Bernardi confirmed this perception when he formed his breakaway Australian Conservatives movement.

It is naïve to think there are not many more who share his vision that remain within the state’s Liberal ranks.

These Liberal conservatives retain one trait Bernardi did not display – patience. But they are similarly on a mission to forge a genuine conservative party.

The only difference is that theirs will be called the SA Liberal Party.

Cory Bernardi addressing the SA Press Club after forming his own party. Photo: Tony Lewis / InDaily

Marshall, though, has a trump card. If he not only wins the state election, but wins big, he should be unassailable (although Dean Brown could tell you that you even a wilderness-busting election landslide is no guarantee of tenure).

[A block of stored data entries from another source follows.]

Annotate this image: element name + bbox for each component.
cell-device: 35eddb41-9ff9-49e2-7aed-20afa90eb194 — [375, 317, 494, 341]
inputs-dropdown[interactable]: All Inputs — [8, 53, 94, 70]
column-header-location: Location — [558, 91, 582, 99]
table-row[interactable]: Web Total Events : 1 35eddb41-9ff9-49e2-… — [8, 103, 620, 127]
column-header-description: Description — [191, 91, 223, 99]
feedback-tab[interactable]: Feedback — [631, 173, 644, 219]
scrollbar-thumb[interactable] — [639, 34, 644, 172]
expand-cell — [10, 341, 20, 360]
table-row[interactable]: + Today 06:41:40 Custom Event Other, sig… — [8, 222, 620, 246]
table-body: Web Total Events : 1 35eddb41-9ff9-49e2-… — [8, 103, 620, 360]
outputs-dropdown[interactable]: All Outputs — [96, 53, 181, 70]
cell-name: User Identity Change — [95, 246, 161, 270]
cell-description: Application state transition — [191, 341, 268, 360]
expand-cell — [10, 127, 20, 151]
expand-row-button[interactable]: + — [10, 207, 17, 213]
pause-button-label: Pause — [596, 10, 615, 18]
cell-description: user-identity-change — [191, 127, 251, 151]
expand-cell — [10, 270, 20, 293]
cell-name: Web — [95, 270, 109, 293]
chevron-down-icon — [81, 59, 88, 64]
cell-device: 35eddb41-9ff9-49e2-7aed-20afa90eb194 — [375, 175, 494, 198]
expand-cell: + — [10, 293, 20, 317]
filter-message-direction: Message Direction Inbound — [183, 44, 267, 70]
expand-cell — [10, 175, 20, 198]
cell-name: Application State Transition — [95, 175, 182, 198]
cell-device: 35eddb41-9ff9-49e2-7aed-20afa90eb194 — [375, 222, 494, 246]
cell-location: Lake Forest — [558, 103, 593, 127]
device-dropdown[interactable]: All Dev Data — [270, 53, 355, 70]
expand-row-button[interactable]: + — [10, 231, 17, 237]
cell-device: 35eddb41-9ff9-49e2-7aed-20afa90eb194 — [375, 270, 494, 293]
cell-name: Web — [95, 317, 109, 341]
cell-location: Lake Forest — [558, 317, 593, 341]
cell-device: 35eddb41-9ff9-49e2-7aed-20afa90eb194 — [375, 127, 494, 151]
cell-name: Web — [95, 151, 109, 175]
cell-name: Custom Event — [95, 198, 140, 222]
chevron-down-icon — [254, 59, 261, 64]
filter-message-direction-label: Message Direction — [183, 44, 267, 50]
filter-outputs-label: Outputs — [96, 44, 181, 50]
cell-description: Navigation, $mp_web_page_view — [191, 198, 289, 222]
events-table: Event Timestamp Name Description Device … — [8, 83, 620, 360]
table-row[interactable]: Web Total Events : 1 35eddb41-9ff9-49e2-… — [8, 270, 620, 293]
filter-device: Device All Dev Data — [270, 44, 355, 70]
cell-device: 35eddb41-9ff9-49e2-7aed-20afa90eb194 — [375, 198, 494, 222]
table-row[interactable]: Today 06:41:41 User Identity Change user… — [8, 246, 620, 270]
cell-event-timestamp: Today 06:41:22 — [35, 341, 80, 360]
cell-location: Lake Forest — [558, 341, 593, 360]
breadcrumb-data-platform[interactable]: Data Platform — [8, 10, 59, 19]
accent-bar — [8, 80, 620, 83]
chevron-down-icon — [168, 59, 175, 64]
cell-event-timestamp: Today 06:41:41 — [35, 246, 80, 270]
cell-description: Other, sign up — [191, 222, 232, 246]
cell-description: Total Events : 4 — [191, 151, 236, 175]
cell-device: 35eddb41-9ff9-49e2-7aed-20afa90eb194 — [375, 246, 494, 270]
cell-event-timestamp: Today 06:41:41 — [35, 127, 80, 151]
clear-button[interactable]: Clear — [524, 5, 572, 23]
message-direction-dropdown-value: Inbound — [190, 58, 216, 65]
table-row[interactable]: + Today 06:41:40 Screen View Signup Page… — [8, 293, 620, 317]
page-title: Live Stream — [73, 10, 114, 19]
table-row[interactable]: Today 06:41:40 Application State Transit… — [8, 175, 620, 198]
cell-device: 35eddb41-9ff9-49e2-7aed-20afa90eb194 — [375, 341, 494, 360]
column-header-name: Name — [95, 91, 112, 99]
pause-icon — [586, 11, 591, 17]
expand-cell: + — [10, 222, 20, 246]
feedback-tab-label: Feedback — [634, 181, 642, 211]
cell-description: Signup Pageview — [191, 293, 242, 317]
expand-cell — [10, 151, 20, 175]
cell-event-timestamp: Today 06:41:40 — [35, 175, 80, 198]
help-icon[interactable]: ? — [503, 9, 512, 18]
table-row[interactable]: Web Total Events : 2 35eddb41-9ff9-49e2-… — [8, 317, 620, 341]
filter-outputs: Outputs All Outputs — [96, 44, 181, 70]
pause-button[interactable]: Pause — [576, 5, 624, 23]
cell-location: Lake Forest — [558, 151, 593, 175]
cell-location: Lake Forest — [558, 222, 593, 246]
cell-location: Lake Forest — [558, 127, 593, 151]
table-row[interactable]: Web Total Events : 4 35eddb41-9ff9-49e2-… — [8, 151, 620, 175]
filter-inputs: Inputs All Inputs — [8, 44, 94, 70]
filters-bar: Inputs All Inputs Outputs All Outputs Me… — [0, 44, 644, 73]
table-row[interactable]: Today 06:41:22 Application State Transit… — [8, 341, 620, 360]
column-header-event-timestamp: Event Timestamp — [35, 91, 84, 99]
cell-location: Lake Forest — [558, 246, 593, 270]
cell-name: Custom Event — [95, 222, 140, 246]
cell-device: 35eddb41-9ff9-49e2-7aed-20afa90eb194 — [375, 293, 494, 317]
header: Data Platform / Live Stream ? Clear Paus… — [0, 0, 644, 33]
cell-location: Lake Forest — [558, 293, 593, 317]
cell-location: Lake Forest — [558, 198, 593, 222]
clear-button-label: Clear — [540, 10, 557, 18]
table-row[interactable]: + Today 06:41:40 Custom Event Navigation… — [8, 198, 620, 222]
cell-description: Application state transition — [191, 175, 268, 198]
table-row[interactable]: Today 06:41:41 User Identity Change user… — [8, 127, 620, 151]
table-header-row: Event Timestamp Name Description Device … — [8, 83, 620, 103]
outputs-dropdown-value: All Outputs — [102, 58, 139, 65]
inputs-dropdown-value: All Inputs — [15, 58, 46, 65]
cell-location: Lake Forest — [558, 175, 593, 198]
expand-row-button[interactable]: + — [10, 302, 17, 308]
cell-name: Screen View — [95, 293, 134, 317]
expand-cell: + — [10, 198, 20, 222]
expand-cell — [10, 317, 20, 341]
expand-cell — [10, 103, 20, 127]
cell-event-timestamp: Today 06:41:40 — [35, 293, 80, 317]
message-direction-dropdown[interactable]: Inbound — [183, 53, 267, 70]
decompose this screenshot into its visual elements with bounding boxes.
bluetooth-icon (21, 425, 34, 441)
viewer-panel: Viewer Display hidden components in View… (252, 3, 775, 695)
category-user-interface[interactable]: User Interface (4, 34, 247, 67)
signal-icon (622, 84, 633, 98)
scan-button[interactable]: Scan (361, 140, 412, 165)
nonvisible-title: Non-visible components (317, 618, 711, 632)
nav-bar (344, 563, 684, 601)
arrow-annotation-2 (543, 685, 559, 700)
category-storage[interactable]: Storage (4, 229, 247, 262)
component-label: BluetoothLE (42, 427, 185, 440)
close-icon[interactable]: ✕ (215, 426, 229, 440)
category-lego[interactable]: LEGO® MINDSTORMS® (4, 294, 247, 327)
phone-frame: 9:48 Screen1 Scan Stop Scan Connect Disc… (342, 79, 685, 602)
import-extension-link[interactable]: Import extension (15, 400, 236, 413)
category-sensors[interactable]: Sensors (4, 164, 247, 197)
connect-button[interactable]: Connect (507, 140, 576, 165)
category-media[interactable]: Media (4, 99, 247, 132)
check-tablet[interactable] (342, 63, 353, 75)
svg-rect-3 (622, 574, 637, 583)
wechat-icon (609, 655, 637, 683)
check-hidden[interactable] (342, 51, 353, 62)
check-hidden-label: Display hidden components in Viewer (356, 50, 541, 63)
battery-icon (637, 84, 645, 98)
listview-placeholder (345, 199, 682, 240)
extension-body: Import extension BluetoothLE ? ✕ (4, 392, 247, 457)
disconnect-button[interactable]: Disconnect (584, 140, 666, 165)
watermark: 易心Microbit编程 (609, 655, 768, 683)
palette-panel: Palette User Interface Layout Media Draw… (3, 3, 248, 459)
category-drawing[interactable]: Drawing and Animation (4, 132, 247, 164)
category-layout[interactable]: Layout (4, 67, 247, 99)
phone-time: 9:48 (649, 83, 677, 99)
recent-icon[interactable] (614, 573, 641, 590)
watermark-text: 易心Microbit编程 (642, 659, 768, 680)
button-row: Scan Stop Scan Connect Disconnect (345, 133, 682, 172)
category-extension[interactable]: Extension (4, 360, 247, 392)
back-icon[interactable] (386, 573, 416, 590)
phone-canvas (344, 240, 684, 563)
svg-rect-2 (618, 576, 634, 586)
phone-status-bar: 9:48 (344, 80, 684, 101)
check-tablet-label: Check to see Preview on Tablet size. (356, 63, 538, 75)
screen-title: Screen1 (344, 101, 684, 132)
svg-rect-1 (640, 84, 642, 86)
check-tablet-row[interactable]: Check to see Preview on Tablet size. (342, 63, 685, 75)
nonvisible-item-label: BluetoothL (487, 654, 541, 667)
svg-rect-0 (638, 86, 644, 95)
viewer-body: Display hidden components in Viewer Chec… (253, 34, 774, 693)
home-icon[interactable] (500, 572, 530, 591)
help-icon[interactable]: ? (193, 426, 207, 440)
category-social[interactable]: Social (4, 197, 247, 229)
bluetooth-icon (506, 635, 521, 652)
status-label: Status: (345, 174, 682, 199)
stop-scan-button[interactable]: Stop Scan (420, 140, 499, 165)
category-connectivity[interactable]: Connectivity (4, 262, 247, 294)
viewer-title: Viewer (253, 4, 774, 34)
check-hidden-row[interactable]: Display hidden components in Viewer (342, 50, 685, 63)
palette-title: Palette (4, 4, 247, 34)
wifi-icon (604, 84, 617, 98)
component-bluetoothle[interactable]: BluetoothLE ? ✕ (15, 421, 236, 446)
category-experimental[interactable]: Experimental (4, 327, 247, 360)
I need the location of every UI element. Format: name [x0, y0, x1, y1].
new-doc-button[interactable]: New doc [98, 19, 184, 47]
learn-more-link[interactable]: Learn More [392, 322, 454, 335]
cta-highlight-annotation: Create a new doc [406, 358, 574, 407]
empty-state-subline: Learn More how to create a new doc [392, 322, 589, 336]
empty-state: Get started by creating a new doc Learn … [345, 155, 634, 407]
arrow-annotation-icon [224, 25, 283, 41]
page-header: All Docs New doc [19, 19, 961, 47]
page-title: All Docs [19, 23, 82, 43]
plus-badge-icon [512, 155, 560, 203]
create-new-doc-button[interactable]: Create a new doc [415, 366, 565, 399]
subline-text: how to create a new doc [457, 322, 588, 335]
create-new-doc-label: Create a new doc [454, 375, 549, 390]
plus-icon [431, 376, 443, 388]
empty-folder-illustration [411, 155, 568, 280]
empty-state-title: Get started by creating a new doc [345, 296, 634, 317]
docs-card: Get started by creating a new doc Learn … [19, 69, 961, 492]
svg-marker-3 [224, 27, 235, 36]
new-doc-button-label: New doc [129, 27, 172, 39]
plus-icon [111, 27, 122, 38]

But if the Opposition limps into office at the whim of a Xenophon-dictated crossbench, the celebrations will be muted, and shortlived.

Seven months out from the election, the polls appear tight, but there is palpably a broad mood for change.

The problem for the Libs is that they have not yet positioned themselves as the obvious and sole vessel for that change.

That is a challenge they must meet head-on, and quickly.

The electoral boundaries now favour the Libs in a way they previously did not, but that alone is no guarantee of victory.

And if the party merely limps over the line in March, it will be a Pyrrhic victory indeed. And it could ensure that in years to come, the history books will look back on this as the mid-point of three-or-more decades of Labor rule in SA – interrupted only by one chaotic, four-year interlude of minority Liberal Government, a forgettable footnote in the state’s political life.

Tom Richardson is a senior reporter at InDaily.